I think it's also why some of us women who stopped getting sex from our GID husbands learned to live with it.  Because to us, it didn't mean what it would to a man.  I mean, there are plenty of times when we women don't feel like having sex, and we never view it as us not loving our husbands.  We love them immensely.  So we put it in a box and tell ourselves that he loves us anyway - he's showing it in other ways.  So don't make this one thing such a big deal.  But if they'd looked at it from the viewpoint of a man, they'd know that a lack of sex from the man means something HUGE.  It's everything.  If they understood that better, they'd be more upset with it and less likely to just live with it.

Kel
 

Last edited by Kel (April 24, 2017 10:57 am)


You are not required to set yourself on fire to keep other people warm.
 

April 24, 2017 12:07 pm  #24


Re: What part hurts the most?
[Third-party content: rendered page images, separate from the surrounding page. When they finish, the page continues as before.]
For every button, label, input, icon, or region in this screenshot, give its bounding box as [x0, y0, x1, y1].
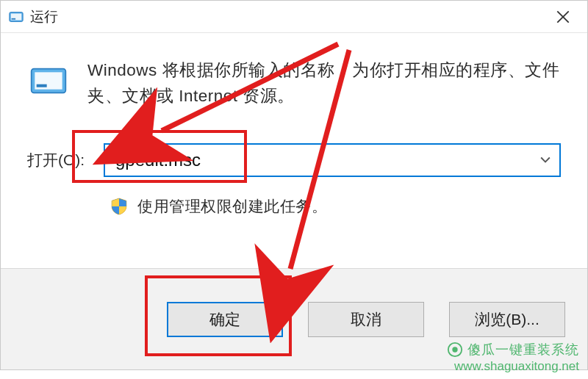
run-icon-large [27, 59, 70, 102]
open-input[interactable] [104, 143, 561, 177]
button-bar: 确定 取消 浏览(B)... [1, 268, 587, 369]
open-row: 打开(O): [27, 143, 561, 177]
browse-button[interactable]: 浏览(B)... [449, 302, 565, 337]
titlebar: 运行 [1, 1, 587, 33]
svg-rect-7 [37, 84, 47, 87]
open-label: 打开(O): [27, 150, 95, 170]
run-dialog: 运行 Windows 将根据你所输入的名称，为你打开相应的程序、文件夹、文档或 … [0, 0, 588, 370]
shield-icon [110, 197, 129, 216]
cancel-button[interactable]: 取消 [308, 302, 424, 337]
svg-rect-2 [12, 18, 15, 19]
dialog-title: 运行 [30, 7, 58, 26]
title-left: 运行 [8, 7, 58, 26]
run-icon [8, 9, 24, 25]
description-row: Windows 将根据你所输入的名称，为你打开相应的程序、文件夹、文档或 Int… [27, 58, 561, 109]
admin-note-text: 使用管理权限创建此任务。 [137, 196, 327, 217]
admin-note-row: 使用管理权限创建此任务。 [27, 196, 561, 217]
open-input-wrap [104, 143, 561, 177]
description-text: Windows 将根据你所输入的名称，为你打开相应的程序、文件夹、文档或 Int… [87, 58, 561, 109]
ok-button[interactable]: 确定 [167, 302, 283, 337]
content-area: Windows 将根据你所输入的名称，为你打开相应的程序、文件夹、文档或 Int… [1, 33, 587, 268]
close-button[interactable] [542, 1, 584, 33]
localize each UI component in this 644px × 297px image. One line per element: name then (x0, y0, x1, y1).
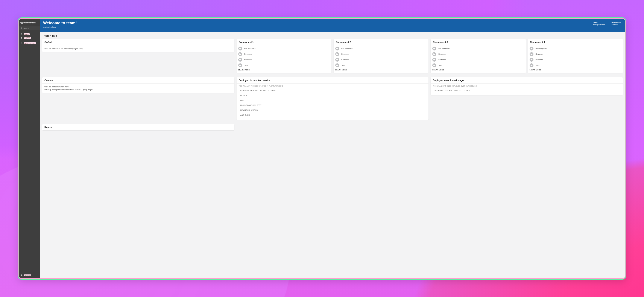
component-link-list: Pull Requests Releases Branches Tag (236, 45, 332, 68)
component-link-tags[interactable]: Tags (530, 63, 621, 67)
learn-more-button[interactable]: LEARN MORE (432, 69, 444, 71)
card-component-2: Component 2 Pull Requests Releases Branc… (334, 39, 428, 73)
sidebar: OpenContext Search Home Explore (19, 19, 40, 278)
folder-icon (335, 52, 339, 56)
list-item[interactable]: PERHAPS THEY ARE LINKS (STYLE TBD) (430, 88, 623, 93)
sidebar-item-label: Settings (24, 274, 31, 276)
sidebar-item-explore[interactable]: Explore (19, 36, 40, 39)
folder-icon (530, 63, 534, 67)
card-owners: Owners We'll put a list of Owners here P… (42, 77, 234, 93)
component-link-releases[interactable]: Releases (238, 52, 330, 56)
brand: OpenContext (19, 19, 40, 26)
sidebar-add-shortcuts[interactable]: Add Shortcuts (19, 42, 40, 45)
owners-line-1: We'll put a list of Owners here (44, 86, 232, 88)
component-link-list: Pull Requests Releases Branches Tags (528, 45, 623, 68)
component-link-label: Branches (536, 59, 543, 61)
component-link-list: Pull Requests Releases Branches Tags (430, 45, 526, 68)
deployed-recent-list: PERHAPS THEY ARE LINKS (STYLE TBD) HERE'… (236, 87, 429, 120)
component-link-pull-requests[interactable]: Pull Requests (432, 46, 524, 50)
card-deployed-old: Deployed over 2 weeks ago THIS WILL LIST… (430, 77, 623, 95)
sidebar-shortcuts: Add Shortcuts (19, 39, 40, 45)
component-link-branches[interactable]: Branches (432, 58, 524, 62)
folder-icon (238, 46, 242, 50)
component-link-label: Releases (341, 53, 349, 55)
page-header-left: Welcome to team! Optional subtitle (43, 21, 77, 28)
page-header: Welcome to team! Optional subtitle Team … (40, 19, 625, 32)
learn-more-button[interactable]: LEARN MORE (335, 69, 347, 71)
card-body: We'll put a list of Owners here Possibly… (42, 84, 234, 93)
card-title: Component 4 (528, 39, 623, 45)
app-window: OpenContext Search Home Explore (18, 18, 626, 279)
component-link-branches[interactable]: Branches (238, 58, 330, 62)
page-title: Welcome to team! (43, 21, 77, 25)
list-item[interactable]: AND SUCH (236, 113, 429, 118)
sidebar-item-settings[interactable]: Settings (19, 274, 40, 277)
component-link-branches[interactable]: Branches (530, 58, 621, 62)
card-component-1: Component 1 Pull Requests Releases Br (236, 39, 332, 73)
component-link-pull-requests[interactable]: Pull Requests (238, 46, 330, 50)
list-item[interactable]: MANY (236, 98, 429, 103)
main: Welcome to team! Optional subtitle Team … (40, 19, 625, 278)
owners-line-2: Possibly: user photos next to names, sim… (44, 88, 232, 91)
header-meta-department: Department Aviation (612, 22, 621, 26)
card-component-4: Component 4 Pull Requests Releases Branc… (528, 39, 623, 73)
card-title: Component 1 (236, 39, 332, 45)
header-meta-value: Flying Squirrels (593, 24, 605, 26)
card-title: Repos (42, 124, 234, 130)
card-title: Owners (42, 77, 234, 84)
folder-icon (530, 52, 534, 56)
folder-icon (238, 63, 242, 67)
card-title: Component 3 (430, 39, 526, 45)
component-link-pull-requests[interactable]: Pull Requests (335, 46, 427, 50)
card-title: Deployed over 2 weeks ago (430, 77, 623, 84)
component-link-pull-requests[interactable]: Pull Requests (530, 46, 621, 50)
brand-name: OpenContext (24, 22, 36, 24)
component-link-label: Pull Requests (536, 48, 547, 50)
page-subtitle: Optional subtitle (43, 26, 77, 28)
card-title: Deployed in past two weeks (236, 77, 429, 84)
sidebar-item-home[interactable]: Home (19, 32, 40, 36)
component-link-tags[interactable]: Tags (432, 63, 524, 67)
component-link-label: Tags (244, 64, 248, 66)
sidebar-item-label: Home (24, 33, 30, 35)
card-grid: OnCall We'll put a list of on call folks… (42, 39, 623, 130)
header-meta-value: Aviation (612, 24, 621, 26)
card-title: OnCall (42, 39, 234, 45)
component-link-releases[interactable]: Releases (335, 52, 427, 56)
home-icon (20, 33, 22, 35)
plugin-title: Plugin title (42, 34, 623, 39)
list-item[interactable]: PERHAPS THEY ARE LINKS (STYLE TBD) (236, 88, 429, 93)
folder-icon (238, 52, 242, 56)
card-overline: THIS WILL LIST THINGS DEPLOYED OVER 2 WE… (430, 84, 623, 87)
component-link-list: Pull Requests Releases Branches Tags (334, 45, 428, 68)
learn-more-button[interactable]: LEARN MORE (238, 69, 250, 71)
folder-icon (432, 63, 436, 67)
list-item[interactable]: LINKS SO WE CAN TEST (236, 103, 429, 108)
card-title: Component 2 (334, 39, 428, 45)
list-item[interactable]: HOW IT ALL WORKS (236, 108, 429, 113)
card-deployed-recent: Deployed in past two weeks THIS WILL LIS… (236, 77, 429, 120)
component-link-branches[interactable]: Branches (335, 58, 427, 62)
layers-icon (20, 36, 22, 39)
header-meta-team: Team Flying Squirrels (593, 22, 605, 26)
component-link-label: Tags (536, 64, 540, 66)
component-link-tags[interactable]: Tags (335, 63, 427, 67)
component-link-label: Pull Requests (438, 48, 450, 50)
list-item[interactable]: HERE'S (236, 93, 429, 98)
gear-icon (20, 274, 22, 276)
brand-logo-icon (20, 22, 22, 24)
component-link-label: Pull Requests (341, 48, 352, 50)
component-link-releases[interactable]: Releases (530, 52, 621, 56)
component-link-label: Tags (438, 64, 442, 66)
svg-point-2 (21, 28, 22, 29)
card-body: We'll put a list of on call folks here (… (42, 45, 234, 52)
component-link-tags[interactable]: Tags (238, 63, 330, 67)
component-link-releases[interactable]: Releases (432, 52, 524, 56)
card-oncall: OnCall We'll put a list of on call folks… (42, 39, 234, 52)
content-scroll[interactable]: Plugin title OnCall We'll put a list of … (40, 32, 625, 278)
sidebar-search[interactable]: Search (19, 26, 40, 30)
folder-icon (530, 46, 534, 50)
component-link-label: Pull Requests (244, 48, 256, 50)
learn-more-button[interactable]: LEARN MORE (530, 69, 541, 71)
svg-line-3 (22, 28, 22, 29)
Is it different between men/women?

Kel, as always you have an excellent grasp on how men think and feel.   At least from my perspective..  knowing that you can't group all men into the exact same bucket..  but I think you've hit the nail on the head for most of us.   I would guess you have also captured the truth about women.. for the most part.  


-Formerly "Lostdad" - I now embrace the username "phoenix" because my former life ended in flames, but my new life will be spectacular. 

 
     Thread Starter
 

April 24, 2017 12:34 pm  #25


Re: What part hurts the most? Is it different between men/women?

Kel did hit it on the head for the most part but I may be the anomaly here in that sex is a very important part of a relationship and it has really been hard on me to have that taken away.  I don't think I have ever said no to my husband back when we were sexual (he knew not to try at certain times) or in previous relationships.  I find sex to be one of the parts of a relationship that needs to be there to make it complete. I tolerated the lack of it because I kept thinking it would improve.  I know better now.

 

April 24, 2017 12:34 pm  #26


Re: What part hurts the most? Is it different between men/women?

I swear to you that I didn't have any of this knowledge until I started dating again.  When I was in my 20's, men were all about the woman's looks, and I was never a winner at that game (being plus-sized).  I wanted to have meaningful conversation and really get to know someone and connect.  When I got back into the game again at 40, it took me a hot second to figure out that men aren't the same creature at 40 that they are in their 20's.  Now they know the value of personality and skills vs. just beauty and sex appeal.  Suddenly I had the advantage in this game!  I had plenty of conversations with men about how they think.  It was fascinating!  I had NO.IDEA that if a man crosses a room to come talk to you, he's already interested.  I'm sure that's simple-stupid stuff to a man, but that's not how we women work, so we interpreted everything through out own understanding.  I began to read up and learn and put together the pieces of how men think.  And by contrast, how women think.  I also learned that I'm somewhat of a hybrid in many ways.  My current husband is the one in our relationship who acts like something's wrong but will tell me it's nothing.  And I'm the one who is like, "I've got a bone to pick with YOU, mister!"  He also gets really pouty when his feelings have been hurt.  And will be very hurt if I forget something of his.  If he says the car needs to go into the shop this coming Sat. for new brakes, and then he kisses me goodbye at 10 am and I say, "Where are you going?" he'll be hurt.  Because that's his thing, and I've forgotten about it, so it must mean that he's not all that important to me.  Of course I'm like, "Just TELL me, dude! Don't make me guess and jump through hoops!"  So yeah - we are all variations of these generalities.  But I think I understand the bigger picture, finally.

Kel
 


You are not required to set yourself on fire to keep other people warm.